Maker Faire NY: Programmable Air

September 22, 2018 by Brian Benchoff 10 Comments

At this year’s World Maker Faire in New York City we’re astonished and proud to run into some of the best projects that are currently in the running for the Hackaday Prize. One of these is Programmable Air, from [Amitabh], and it’s the solution to pneumatics and pressure sensing in Maker and IoT devices.

The idea behind Programmable Air is to create the cheapest, most hacker-friendly system for dealing with inflatable and vacuum-based robotics. Yes, pneumatic robotics might sound weird, but there’s plenty of projects that could make use of a system like this. The Glaucus is one of the greatest soft robotic projects we’ve ever seen, and it turns a bit of silicone into a quadruped robot with no moving parts. The only control you have over this robot is inflating one side or the other while watching this silicone slug slowly crawl forward. This same sort of system can be expanded to a silicone robot tentacle, too.

On display at the Programmable Air booth were three examples of how this device could be used. The first was a simple pressure sensor — a weird silicone pig with some tubing coming out of the nostrils was connected to the Programmable Air module. Squeeze the pig, and some RGB LEDs light up. The second demo was a balloon inflating and deflating automatically. The third demo was a ‘jamming gripper’, basically a balloon filled with rice or coffee grounds, connected to a pump. If you take this balloon, jam it onto an odd-shaped object and suck the air out, it becomes a gripper for a robotic arm. All of these are possible with Programmable Air.

Right now, [Amitabh] has just finalized the design and is getting ready to move into mass production. You can get some updates for this really novel air-powered robotics platform over on the main website, or check out the project over on Hackaday.io.
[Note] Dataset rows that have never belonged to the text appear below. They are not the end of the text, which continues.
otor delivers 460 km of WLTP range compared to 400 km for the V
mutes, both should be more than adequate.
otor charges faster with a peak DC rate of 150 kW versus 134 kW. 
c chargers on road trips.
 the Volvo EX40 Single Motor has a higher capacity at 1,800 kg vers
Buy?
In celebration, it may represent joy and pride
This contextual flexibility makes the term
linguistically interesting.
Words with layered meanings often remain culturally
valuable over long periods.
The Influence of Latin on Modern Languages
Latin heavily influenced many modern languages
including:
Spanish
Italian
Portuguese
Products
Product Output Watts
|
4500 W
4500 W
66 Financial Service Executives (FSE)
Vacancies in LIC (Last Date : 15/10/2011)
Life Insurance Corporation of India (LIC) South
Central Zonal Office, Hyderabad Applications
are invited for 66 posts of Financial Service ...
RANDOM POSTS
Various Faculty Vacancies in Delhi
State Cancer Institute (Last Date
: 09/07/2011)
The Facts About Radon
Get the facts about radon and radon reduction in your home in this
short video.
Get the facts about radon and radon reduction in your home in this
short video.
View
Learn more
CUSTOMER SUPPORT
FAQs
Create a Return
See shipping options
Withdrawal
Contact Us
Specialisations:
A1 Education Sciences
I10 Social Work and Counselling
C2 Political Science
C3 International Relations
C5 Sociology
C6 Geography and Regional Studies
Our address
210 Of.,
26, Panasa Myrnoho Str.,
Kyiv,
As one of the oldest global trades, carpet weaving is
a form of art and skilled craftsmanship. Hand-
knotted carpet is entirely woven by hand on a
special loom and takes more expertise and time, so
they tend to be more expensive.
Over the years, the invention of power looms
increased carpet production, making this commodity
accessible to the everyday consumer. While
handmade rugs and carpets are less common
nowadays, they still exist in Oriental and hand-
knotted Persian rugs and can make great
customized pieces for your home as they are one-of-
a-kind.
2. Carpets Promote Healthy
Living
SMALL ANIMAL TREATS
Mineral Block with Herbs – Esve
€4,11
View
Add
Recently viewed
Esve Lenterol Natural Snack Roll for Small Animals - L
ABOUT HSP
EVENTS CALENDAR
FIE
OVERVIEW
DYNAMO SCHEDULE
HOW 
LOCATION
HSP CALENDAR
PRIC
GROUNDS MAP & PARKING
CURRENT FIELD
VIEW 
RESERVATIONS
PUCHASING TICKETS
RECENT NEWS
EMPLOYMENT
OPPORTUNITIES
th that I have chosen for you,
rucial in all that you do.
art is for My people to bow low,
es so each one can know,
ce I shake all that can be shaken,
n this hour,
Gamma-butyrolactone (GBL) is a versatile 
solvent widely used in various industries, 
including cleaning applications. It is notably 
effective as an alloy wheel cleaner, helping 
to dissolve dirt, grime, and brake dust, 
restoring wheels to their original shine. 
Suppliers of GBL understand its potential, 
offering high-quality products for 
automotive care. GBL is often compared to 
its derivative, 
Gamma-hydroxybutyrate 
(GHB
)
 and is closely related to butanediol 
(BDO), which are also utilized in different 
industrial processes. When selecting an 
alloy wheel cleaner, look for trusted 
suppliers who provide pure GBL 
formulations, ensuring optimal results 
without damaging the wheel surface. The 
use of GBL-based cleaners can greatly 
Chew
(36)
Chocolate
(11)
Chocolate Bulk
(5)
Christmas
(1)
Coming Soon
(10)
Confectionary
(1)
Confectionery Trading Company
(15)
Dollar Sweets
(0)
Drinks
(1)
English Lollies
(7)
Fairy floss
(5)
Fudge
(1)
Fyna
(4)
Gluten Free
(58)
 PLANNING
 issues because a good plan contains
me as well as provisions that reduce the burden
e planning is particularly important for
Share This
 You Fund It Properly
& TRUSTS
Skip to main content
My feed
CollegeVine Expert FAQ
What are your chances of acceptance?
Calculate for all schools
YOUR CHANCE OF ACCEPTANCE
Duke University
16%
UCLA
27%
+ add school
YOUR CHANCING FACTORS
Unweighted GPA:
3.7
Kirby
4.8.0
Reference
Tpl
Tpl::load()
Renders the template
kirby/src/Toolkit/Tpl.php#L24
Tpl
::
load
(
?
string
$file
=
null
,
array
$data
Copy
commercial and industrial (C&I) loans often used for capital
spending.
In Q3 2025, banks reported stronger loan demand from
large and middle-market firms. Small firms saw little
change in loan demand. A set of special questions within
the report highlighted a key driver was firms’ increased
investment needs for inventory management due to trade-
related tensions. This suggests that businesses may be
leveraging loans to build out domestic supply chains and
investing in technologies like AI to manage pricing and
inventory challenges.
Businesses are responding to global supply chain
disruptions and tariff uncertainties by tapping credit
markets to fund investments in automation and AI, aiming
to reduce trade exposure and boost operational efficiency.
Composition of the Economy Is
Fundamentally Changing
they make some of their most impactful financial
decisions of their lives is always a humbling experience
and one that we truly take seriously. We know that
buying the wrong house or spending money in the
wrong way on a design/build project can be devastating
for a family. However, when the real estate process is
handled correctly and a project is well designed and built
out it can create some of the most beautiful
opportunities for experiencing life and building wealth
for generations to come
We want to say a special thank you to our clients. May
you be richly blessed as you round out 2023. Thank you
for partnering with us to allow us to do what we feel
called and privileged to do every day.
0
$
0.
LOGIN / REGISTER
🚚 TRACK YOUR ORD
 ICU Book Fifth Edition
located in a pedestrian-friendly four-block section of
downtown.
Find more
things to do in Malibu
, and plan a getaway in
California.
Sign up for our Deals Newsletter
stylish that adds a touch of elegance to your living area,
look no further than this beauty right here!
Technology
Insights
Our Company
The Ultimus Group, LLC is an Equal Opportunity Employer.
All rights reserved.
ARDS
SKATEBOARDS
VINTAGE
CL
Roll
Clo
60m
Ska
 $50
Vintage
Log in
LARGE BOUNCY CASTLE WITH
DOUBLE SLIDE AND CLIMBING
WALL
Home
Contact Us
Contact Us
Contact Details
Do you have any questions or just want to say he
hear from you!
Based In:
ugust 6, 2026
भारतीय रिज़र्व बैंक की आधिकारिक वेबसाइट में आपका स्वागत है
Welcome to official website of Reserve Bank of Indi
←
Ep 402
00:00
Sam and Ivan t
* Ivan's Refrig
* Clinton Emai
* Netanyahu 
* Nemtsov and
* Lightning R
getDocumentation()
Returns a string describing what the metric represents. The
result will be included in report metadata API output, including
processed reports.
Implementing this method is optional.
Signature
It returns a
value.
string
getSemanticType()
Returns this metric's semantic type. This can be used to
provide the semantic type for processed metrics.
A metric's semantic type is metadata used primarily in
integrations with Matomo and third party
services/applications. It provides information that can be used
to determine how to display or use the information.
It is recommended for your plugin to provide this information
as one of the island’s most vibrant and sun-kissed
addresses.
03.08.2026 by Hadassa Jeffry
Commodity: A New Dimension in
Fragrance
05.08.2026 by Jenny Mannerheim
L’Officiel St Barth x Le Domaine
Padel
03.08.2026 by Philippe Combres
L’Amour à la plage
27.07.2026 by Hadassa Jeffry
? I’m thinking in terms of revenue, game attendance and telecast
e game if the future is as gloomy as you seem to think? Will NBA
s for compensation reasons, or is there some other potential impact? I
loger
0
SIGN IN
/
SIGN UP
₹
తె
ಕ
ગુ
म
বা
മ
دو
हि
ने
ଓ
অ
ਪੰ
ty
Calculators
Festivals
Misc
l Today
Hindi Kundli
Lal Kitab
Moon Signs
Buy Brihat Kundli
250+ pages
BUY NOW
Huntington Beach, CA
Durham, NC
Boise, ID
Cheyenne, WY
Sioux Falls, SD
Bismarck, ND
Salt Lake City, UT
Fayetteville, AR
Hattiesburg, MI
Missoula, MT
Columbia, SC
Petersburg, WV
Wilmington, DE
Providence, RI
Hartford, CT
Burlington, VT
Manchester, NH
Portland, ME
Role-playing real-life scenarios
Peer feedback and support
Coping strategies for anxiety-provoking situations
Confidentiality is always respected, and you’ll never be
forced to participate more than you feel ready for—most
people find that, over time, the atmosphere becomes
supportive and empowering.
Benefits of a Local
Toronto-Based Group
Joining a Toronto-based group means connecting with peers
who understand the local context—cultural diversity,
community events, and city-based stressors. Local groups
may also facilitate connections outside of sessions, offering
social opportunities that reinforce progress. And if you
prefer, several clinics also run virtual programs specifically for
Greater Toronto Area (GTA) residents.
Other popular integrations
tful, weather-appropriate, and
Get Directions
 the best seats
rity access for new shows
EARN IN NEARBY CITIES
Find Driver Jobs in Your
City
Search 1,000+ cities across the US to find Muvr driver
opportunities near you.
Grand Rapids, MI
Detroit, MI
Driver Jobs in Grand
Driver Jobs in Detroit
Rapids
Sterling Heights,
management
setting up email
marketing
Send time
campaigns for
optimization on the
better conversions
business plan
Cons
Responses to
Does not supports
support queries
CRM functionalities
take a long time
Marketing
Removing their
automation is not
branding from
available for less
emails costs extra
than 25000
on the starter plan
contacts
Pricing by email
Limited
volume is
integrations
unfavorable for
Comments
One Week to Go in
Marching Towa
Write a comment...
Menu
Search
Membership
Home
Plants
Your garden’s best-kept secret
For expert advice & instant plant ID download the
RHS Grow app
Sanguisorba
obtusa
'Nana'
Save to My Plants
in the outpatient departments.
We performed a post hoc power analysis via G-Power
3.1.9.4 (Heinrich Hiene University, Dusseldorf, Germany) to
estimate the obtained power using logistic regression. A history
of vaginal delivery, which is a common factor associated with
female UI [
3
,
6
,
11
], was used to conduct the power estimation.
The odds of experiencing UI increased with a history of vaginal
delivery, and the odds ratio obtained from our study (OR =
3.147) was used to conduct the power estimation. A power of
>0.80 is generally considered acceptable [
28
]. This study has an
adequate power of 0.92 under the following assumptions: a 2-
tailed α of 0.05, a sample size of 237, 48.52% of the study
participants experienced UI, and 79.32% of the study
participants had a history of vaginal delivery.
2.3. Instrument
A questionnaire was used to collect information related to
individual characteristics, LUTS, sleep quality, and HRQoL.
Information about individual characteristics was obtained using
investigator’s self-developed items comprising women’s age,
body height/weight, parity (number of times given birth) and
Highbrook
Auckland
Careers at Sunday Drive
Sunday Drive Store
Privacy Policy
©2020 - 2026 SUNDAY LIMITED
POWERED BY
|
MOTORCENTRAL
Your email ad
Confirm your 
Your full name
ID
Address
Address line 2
Programmable Air Makes Robotics A Breeze

May 24, 2018 by Kristina Panos 10 Comments

[Amitabh] was frustrated by the lack of options for controlling air pressure in soft robotics. The most promising initiative, Pneuduino, seemed to be this close to a Shenzhen production run, but the creators have gone radio silent. Faced with only expensive alternatives, he decided to take one for Team Hacker and created Programmable Air, a modular system for inflatable and vacuum-based robotics.

The idea is to build the cheapest, most hacker-friendly system he can by evaluating and experimenting with all sorts of off-the-shelf pumps, sensors, and valves. From the looks of it, he’s pretty much got it dialed in. Programmable Air is based around $9 medical-grade booster pumps that are as good at making vacuums as they are at providing pressurization. The main board has two pumps, and it looks like one is set to vacuum and the other to spew air. There’s an Arduino Nano to drive them, and a momentary to control the air flow.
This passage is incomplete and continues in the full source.